● WHAT YOU WILL DO
Print the entries once more, unchanged.

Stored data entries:
# # # #
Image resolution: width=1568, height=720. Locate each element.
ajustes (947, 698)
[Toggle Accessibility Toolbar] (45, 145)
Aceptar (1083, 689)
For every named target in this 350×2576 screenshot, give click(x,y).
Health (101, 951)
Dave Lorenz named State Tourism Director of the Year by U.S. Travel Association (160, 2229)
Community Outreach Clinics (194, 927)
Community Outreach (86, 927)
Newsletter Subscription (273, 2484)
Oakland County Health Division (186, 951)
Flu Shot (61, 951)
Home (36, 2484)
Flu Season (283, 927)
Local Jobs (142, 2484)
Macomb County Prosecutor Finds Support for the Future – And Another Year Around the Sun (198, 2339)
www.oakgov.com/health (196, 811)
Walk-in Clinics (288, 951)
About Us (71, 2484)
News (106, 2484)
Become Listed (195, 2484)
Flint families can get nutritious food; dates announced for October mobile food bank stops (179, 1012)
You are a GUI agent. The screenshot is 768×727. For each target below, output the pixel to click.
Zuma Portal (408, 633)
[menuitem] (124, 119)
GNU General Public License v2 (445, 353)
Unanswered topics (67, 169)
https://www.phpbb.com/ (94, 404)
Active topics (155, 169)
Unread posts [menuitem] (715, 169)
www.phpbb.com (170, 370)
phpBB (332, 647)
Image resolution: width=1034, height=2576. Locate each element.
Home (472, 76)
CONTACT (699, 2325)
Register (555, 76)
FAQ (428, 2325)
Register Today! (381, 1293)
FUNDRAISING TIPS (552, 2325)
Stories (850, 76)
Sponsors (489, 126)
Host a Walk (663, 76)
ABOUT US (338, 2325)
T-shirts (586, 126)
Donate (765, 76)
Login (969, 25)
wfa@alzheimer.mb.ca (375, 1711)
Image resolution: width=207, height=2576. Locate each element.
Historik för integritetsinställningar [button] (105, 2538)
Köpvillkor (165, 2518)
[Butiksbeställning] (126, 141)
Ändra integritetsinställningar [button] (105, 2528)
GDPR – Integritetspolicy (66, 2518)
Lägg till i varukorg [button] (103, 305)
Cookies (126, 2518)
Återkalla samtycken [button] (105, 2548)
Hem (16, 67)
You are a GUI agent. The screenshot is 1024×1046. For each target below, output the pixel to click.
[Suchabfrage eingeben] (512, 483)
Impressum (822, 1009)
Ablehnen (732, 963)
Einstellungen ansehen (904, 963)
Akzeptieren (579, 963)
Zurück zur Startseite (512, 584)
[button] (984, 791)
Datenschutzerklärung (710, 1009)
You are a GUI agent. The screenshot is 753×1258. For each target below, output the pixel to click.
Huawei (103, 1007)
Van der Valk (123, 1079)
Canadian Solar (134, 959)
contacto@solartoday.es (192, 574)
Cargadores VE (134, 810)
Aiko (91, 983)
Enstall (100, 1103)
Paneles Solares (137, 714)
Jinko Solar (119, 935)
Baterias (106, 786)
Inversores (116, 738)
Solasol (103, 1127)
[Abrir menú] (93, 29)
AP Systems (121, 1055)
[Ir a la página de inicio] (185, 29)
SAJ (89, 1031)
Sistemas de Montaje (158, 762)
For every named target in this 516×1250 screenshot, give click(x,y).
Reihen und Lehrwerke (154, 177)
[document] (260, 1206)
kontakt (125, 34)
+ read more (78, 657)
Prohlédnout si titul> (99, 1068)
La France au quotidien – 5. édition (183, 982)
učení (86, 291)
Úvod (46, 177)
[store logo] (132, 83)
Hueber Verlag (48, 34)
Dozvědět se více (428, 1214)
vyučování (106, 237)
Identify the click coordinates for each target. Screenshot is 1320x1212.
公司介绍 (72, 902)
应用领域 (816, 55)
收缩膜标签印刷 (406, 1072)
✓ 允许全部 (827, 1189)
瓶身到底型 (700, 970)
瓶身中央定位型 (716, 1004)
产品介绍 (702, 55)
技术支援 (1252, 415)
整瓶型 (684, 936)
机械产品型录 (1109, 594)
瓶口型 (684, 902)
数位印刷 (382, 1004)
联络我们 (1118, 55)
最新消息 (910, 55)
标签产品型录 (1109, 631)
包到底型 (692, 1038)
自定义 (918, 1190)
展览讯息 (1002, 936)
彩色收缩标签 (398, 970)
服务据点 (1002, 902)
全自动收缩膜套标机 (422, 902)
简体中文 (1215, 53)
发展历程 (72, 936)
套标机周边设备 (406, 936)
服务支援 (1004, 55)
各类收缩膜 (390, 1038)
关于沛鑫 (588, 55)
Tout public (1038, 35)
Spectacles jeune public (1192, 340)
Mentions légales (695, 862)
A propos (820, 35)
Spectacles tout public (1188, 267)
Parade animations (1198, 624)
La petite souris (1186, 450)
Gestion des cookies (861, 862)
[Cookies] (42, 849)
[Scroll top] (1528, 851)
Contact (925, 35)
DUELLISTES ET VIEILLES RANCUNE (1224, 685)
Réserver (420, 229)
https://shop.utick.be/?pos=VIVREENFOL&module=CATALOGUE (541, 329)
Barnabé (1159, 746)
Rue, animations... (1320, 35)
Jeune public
# # # #
● OUTPUT FOR THIS TASK
Image resolution: width=1568, height=720. Locate each element.
ajustes (947, 698)
[Toggle Accessibility Toolbar] (45, 145)
Aceptar (1083, 689)
For every named target in this 350×2576 screenshot, give click(x,y).
Health (101, 951)
Dave Lorenz named State Tourism Director of the Year by U.S. Travel Association (160, 2229)
Community Outreach Clinics (194, 927)
Community Outreach (86, 927)
Newsletter Subscription (273, 2484)
Oakland County Health Division (186, 951)
Flu Shot (61, 951)
Home (36, 2484)
Flu Season (283, 927)
Local Jobs (142, 2484)
Macomb County Prosecutor Finds Support for the Future – And Another Year Around the Sun (198, 2339)
www.oakgov.com/health (196, 811)
Walk-in Clinics (288, 951)
About Us (71, 2484)
News (106, 2484)
Become Listed (195, 2484)
Flint families can get nutritious food; dates announced for October mobile food bank stops (179, 1012)
You are a GUI agent. The screenshot is 768×727. For each target below, output the pixel to click.
Zuma Portal (408, 633)
[menuitem] (124, 119)
GNU General Public License v2 (445, 353)
Unanswered topics (67, 169)
https://www.phpbb.com/ (94, 404)
Active topics (155, 169)
Unread posts [menuitem] (715, 169)
www.phpbb.com (170, 370)
phpBB (332, 647)
Image resolution: width=1034, height=2576. Locate each element.
Home (472, 76)
CONTACT (699, 2325)
Register (555, 76)
FAQ (428, 2325)
Register Today! (381, 1293)
FUNDRAISING TIPS (552, 2325)
Stories (850, 76)
Sponsors (489, 126)
Host a Walk (663, 76)
ABOUT US (338, 2325)
T-shirts (586, 126)
Donate (765, 76)
Login (969, 25)
wfa@alzheimer.mb.ca (375, 1711)
Image resolution: width=207, height=2576. Locate each element.
Historik för integritetsinställningar [button] (105, 2538)
Köpvillkor (165, 2518)
[Butiksbeställning] (126, 141)
Ändra integritetsinställningar [button] (105, 2528)
GDPR – Integritetspolicy (66, 2518)
Lägg till i varukorg [button] (103, 305)
Cookies (126, 2518)
Återkalla samtycken [button] (105, 2548)
Hem (16, 67)
You are a GUI agent. The screenshot is 1024×1046. For each target below, output the pixel to click.
[Suchabfrage eingeben] (512, 483)
Impressum (822, 1009)
Ablehnen (732, 963)
Einstellungen ansehen (904, 963)
Akzeptieren (579, 963)
Zurück zur Startseite (512, 584)
[button] (984, 791)
Datenschutzerklärung (710, 1009)
You are a GUI agent. The screenshot is 753×1258. For each target below, output the pixel to click.
Huawei (103, 1007)
Van der Valk (123, 1079)
Canadian Solar (134, 959)
contacto@solartoday.es (192, 574)
Cargadores VE (134, 810)
Aiko (91, 983)
Enstall (100, 1103)
Paneles Solares (137, 714)
Jinko Solar (119, 935)
Baterias (106, 786)
Inversores (116, 738)
Solasol (103, 1127)
[Abrir menú] (93, 29)
AP Systems (121, 1055)
[Ir a la página de inicio] (185, 29)
SAJ (89, 1031)
Sistemas de Montaje (158, 762)
For every named target in this 516×1250 screenshot, give click(x,y).
Reihen und Lehrwerke (154, 177)
[document] (260, 1206)
kontakt (125, 34)
+ read more (78, 657)
Prohlédnout si titul> (99, 1068)
La France au quotidien – 5. édition (183, 982)
učení (86, 291)
Úvod (46, 177)
[store logo] (132, 83)
Hueber Verlag (48, 34)
Dozvědět se více (428, 1214)
vyučování (106, 237)
Identify the click coordinates for each target. Screenshot is 1320x1212.
公司介绍 (72, 902)
应用领域 (816, 55)
收缩膜标签印刷 (406, 1072)
✓ 允许全部 (827, 1189)
瓶身到底型 (700, 970)
瓶身中央定位型 (716, 1004)
产品介绍 (702, 55)
技术支援 (1252, 415)
整瓶型 (684, 936)
机械产品型录 (1109, 594)
瓶口型 (684, 902)
数位印刷 (382, 1004)
联络我们 (1118, 55)
最新消息 (910, 55)
标签产品型录 (1109, 631)
包到底型 (692, 1038)
自定义 (918, 1190)
展览讯息 (1002, 936)
彩色收缩标签 (398, 970)
服务据点 (1002, 902)
全自动收缩膜套标机 (422, 902)
简体中文 (1215, 53)
发展历程 (72, 936)
套标机周边设备 (406, 936)
服务支援 (1004, 55)
各类收缩膜 (390, 1038)
关于沛鑫 (588, 55)
Tout public (1038, 35)
Spectacles jeune public (1192, 340)
Mentions légales (695, 862)
A propos (820, 35)
Spectacles tout public (1188, 267)
Parade animations (1198, 624)
La petite souris (1186, 450)
Gestion des cookies (861, 862)
[Cookies] (42, 849)
[Scroll top] (1528, 851)
Contact (925, 35)
DUELLISTES ET VIEILLES RANCUNE (1224, 685)
Réserver (420, 229)
https://shop.utick.be/?pos=VIVREENFOL&module=CATALOGUE (541, 329)
Barnabé (1159, 746)
Rue, animations... (1320, 35)
Jeune public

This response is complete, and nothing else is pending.